- [Dataset excerpts]:

*** Block opens ***

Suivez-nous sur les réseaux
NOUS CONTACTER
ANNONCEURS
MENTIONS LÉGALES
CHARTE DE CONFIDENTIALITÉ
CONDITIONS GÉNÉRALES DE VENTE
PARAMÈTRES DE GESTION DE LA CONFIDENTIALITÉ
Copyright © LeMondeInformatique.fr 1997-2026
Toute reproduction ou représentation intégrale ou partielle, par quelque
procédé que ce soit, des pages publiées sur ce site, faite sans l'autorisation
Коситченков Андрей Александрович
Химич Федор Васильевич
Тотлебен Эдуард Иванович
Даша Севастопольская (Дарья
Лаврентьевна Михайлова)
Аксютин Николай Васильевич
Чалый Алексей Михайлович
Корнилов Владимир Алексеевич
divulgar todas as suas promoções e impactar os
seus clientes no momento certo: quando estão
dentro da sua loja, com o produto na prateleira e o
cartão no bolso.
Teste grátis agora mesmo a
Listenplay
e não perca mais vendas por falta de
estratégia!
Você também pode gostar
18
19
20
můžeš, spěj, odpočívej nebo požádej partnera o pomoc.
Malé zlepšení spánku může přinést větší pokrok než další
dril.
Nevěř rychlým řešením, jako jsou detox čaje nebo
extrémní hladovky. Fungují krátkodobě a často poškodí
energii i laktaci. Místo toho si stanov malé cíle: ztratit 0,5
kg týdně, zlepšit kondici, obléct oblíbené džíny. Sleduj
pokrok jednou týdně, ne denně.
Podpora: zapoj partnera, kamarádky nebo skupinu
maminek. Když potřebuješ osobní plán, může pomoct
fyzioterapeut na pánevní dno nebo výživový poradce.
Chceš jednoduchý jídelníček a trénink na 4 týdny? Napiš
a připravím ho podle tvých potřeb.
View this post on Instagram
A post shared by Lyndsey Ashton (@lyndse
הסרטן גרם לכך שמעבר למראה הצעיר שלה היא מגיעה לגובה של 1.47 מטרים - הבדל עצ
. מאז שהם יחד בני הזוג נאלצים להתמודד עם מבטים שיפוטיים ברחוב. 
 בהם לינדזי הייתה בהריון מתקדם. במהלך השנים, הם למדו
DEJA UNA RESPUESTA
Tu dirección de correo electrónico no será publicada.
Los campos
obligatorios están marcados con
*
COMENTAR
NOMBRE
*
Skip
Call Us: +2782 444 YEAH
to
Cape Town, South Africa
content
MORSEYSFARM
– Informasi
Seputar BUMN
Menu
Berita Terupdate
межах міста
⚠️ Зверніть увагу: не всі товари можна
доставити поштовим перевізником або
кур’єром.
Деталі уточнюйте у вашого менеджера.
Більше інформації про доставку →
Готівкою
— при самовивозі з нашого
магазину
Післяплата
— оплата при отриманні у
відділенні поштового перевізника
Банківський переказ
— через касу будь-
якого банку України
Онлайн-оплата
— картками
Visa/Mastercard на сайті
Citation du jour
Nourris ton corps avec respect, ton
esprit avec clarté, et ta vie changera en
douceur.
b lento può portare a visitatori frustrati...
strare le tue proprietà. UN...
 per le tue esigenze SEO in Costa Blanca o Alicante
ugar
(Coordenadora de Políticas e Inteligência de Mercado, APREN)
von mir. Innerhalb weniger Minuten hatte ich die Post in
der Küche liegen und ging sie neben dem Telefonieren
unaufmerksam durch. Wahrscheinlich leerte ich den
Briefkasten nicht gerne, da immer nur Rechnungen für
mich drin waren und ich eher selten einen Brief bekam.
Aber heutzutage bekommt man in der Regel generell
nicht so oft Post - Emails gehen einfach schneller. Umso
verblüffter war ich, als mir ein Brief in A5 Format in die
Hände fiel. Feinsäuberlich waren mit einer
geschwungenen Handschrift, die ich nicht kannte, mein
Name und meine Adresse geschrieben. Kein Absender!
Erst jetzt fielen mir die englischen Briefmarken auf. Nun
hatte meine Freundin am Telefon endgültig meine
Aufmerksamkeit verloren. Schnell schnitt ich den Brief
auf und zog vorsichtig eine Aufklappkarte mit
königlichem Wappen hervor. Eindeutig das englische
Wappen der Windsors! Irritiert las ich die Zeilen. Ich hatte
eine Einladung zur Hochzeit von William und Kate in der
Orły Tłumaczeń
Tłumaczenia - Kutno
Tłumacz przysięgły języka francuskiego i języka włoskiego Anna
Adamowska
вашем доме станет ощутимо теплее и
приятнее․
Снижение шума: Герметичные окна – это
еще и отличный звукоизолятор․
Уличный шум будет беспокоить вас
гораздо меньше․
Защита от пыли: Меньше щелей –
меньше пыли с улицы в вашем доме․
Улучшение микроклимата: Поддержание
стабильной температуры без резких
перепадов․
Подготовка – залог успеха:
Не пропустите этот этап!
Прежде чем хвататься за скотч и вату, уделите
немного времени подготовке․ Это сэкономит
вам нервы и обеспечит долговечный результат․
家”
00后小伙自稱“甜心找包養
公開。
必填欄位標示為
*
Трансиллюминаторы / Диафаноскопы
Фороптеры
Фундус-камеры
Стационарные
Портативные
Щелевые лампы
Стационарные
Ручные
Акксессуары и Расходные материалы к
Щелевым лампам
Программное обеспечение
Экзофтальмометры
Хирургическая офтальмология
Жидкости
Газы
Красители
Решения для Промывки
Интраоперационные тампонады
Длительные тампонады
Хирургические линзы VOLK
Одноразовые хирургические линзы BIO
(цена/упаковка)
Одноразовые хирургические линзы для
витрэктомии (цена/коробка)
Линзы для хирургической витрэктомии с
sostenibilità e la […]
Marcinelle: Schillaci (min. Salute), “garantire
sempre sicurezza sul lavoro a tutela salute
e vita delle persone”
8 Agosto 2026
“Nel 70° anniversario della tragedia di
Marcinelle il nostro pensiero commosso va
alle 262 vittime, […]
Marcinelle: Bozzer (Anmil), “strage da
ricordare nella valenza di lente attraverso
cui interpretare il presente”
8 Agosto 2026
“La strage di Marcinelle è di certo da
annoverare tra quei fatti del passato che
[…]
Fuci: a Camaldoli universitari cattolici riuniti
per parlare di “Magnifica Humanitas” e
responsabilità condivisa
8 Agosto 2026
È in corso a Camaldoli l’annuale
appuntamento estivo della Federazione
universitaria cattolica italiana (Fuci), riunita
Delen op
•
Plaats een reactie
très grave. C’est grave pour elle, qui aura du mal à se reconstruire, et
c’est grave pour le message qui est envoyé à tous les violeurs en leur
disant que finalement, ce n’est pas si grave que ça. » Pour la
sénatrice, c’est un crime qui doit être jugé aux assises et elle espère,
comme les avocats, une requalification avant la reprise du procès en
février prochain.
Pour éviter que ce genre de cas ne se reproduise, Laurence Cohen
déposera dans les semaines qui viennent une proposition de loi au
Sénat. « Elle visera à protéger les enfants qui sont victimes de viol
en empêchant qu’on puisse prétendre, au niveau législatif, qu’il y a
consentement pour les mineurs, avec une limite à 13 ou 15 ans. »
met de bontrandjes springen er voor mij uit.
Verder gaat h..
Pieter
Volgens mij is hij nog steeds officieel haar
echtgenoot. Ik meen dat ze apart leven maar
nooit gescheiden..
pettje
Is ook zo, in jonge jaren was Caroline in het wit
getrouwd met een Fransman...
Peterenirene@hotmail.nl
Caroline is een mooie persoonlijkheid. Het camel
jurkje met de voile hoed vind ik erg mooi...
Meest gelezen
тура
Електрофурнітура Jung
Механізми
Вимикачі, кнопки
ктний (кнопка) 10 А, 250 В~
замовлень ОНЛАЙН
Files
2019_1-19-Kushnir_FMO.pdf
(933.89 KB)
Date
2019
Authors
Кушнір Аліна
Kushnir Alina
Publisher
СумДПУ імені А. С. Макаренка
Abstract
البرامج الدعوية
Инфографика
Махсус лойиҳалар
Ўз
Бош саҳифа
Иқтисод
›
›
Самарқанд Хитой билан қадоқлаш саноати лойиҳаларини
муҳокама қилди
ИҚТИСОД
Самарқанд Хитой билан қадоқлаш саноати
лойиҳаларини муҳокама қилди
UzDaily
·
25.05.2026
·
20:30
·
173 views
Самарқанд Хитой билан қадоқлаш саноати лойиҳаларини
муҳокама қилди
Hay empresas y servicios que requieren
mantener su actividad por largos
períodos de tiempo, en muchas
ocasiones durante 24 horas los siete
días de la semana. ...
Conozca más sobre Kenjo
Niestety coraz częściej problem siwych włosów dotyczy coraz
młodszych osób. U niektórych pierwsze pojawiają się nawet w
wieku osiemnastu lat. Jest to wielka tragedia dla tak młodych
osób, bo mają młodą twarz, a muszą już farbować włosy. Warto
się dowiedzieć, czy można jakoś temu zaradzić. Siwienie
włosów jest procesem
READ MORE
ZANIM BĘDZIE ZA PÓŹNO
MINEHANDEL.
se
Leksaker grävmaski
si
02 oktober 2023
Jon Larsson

*** Block closes ***

- [Your objective]:
Please give an exact copy of the lines above, beginning with the line containing "Aber heutzutage bekommt" and running through the line containing "auf und zog vorsichtig eine Aufklappkarte mit", and of no other lines.

- [Response box]:
Aber heutzutage bekommt man in der Regel generell
nicht so oft Post - Emails gehen einfach schneller. Umso
verblüffter war ich, als mir ein Brief in A5 Format in die
Hände fiel. Feinsäuberlich waren mit einer
geschwungenen Handschrift, die ich nicht kannte, mein
Name und meine Adresse geschrieben. Kein Absender!
Erst jetzt fielen mir die englischen Briefmarken auf. Nun
hatte meine Freundin am Telefon endgültig meine
Aufmerksamkeit verloren. Schnell schnitt ich den Brief
auf und zog vorsichtig eine Aufklappkarte mit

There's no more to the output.